Sgt Major Stockton, 40, said the locals opened their homes to the British soldiers – total strangers – and treated them like royalty. Various activities were laid on, from trips to the Statue of Liberty, specially lit up for the occasion, to adapted water sports.
"The Americans said they had learned lessons after Vietnam when a lot of people came back from there and people hated them. They said they came to realise that even if you don't agree with the war you have got to support your soldiers, they are your sons and daughters," he explained.
In Washington there is a pristine hospital facility dedicated to war veterans, and the walking wounded from Iraq are treated in state-of-the-art facilities. The head of the US Veterans Administration (VA) has cabinet status and runs a panoply of programmes for veterans, their families, and survivors. Among other things there are veterans' compensation schemes for injuries, grants for education, pensions, cheap home loans, medical benefits and life insurance.
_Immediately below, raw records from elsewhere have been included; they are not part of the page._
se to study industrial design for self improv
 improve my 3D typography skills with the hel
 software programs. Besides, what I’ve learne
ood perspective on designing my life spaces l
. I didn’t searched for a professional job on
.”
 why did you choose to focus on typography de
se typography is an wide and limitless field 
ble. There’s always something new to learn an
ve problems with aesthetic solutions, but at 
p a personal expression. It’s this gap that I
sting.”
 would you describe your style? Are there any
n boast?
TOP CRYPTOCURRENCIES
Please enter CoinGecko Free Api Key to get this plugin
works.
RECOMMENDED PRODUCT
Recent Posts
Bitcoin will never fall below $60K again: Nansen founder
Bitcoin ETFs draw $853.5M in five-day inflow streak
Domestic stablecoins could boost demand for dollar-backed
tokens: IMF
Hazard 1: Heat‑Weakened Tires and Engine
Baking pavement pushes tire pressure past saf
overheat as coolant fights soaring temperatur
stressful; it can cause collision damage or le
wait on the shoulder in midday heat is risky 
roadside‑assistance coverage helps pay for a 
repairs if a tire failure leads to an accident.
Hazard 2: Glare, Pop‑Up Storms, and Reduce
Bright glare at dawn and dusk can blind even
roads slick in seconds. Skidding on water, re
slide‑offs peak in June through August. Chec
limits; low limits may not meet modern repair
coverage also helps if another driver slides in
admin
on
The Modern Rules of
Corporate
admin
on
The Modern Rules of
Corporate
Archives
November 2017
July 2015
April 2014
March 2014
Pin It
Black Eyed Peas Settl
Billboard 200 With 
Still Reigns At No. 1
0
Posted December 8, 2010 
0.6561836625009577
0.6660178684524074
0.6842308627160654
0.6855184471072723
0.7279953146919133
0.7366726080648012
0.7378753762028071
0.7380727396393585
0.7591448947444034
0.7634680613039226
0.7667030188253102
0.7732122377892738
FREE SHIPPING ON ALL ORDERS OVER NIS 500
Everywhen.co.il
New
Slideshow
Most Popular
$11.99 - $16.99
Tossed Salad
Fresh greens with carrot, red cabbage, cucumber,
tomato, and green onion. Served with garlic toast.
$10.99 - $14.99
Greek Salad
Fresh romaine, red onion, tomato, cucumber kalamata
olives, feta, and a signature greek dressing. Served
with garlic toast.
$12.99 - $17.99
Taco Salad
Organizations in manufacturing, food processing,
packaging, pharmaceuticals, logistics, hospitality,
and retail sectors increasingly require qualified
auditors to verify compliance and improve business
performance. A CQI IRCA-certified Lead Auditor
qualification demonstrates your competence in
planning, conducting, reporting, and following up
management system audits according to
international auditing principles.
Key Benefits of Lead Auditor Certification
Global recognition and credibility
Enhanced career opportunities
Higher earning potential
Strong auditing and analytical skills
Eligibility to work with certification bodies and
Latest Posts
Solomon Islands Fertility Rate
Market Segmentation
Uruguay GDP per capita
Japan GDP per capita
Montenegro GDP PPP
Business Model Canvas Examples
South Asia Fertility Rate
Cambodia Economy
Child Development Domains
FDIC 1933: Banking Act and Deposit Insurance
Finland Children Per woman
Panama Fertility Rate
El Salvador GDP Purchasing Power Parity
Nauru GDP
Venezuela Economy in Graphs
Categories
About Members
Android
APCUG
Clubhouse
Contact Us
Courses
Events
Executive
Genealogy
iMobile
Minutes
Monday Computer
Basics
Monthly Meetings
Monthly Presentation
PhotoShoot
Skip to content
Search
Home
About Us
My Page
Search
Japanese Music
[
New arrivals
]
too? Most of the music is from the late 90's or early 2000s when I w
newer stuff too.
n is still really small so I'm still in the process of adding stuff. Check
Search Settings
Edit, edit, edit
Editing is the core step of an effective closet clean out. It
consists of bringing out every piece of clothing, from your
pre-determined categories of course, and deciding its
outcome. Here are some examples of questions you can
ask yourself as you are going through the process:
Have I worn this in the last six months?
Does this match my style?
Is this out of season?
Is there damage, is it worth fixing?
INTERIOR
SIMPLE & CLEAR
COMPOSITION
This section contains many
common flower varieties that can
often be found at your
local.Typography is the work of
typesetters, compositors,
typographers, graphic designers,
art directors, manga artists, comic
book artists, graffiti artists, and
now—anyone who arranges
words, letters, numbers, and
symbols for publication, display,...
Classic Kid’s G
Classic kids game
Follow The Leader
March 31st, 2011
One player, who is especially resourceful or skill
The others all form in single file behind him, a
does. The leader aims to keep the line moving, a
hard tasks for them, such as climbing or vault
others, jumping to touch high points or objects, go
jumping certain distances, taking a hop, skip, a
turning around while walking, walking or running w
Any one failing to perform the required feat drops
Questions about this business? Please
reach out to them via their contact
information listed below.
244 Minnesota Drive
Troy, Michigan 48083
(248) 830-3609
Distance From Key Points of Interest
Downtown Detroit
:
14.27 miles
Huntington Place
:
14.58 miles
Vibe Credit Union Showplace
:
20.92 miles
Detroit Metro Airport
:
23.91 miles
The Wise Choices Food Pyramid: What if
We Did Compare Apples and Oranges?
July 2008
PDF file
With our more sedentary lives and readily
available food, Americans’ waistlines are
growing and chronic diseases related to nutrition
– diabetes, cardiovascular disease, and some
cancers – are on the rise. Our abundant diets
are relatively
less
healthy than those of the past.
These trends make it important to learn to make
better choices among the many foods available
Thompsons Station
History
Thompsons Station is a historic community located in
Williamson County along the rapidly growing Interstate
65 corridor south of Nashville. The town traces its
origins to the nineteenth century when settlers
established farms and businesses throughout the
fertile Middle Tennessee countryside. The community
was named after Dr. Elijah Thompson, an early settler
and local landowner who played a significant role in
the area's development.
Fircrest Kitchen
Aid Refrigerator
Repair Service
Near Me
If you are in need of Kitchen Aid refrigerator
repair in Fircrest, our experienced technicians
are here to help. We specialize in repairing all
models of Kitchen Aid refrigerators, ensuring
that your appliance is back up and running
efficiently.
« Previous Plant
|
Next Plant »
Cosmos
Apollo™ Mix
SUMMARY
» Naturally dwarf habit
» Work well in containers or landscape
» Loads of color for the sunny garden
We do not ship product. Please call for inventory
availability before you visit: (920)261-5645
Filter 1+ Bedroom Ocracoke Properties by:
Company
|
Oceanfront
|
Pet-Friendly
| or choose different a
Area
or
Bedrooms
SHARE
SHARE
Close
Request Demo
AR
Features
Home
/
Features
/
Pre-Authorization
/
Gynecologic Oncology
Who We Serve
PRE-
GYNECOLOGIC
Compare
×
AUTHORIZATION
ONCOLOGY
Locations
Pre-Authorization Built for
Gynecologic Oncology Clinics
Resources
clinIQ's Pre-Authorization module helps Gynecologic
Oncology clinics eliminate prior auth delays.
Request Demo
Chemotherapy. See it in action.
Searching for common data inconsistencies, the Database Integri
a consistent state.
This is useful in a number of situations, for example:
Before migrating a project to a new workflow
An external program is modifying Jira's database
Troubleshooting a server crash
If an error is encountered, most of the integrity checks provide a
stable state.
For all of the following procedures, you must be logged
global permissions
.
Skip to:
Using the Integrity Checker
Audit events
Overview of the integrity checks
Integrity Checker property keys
The system is under pressure, however. The Pentagon says more than 2,500 Americans have died in Iraq and nearly 18,000 have been wounded. But more than one million fighting men and women have been deployed on the battlefield over the past seven years and some 144,424 of that number have sought treatment from the VA system since returning home.
An army study has also revealed that 35 per cent of Iraqi war veterans have been treated for PTSD.
Here the lack of a military hospital is a "disgrace", according to retired top brass.
Major General Julian Thompson said: "I've signed the petition. Just planting them around the country is not good enough in my opinion. Part of the covenant is that they will be looked after. And that is not being fulfilled."
Former head of the army, Field Marshall the Lord Bramall, added: "Their actual treatment by doctors and nurses at Selly Oak is pretty good. But when they get discharged they go out and get in the NHS and that's when they get lost in the system. This has been a shambles. It's an absolute disgrace."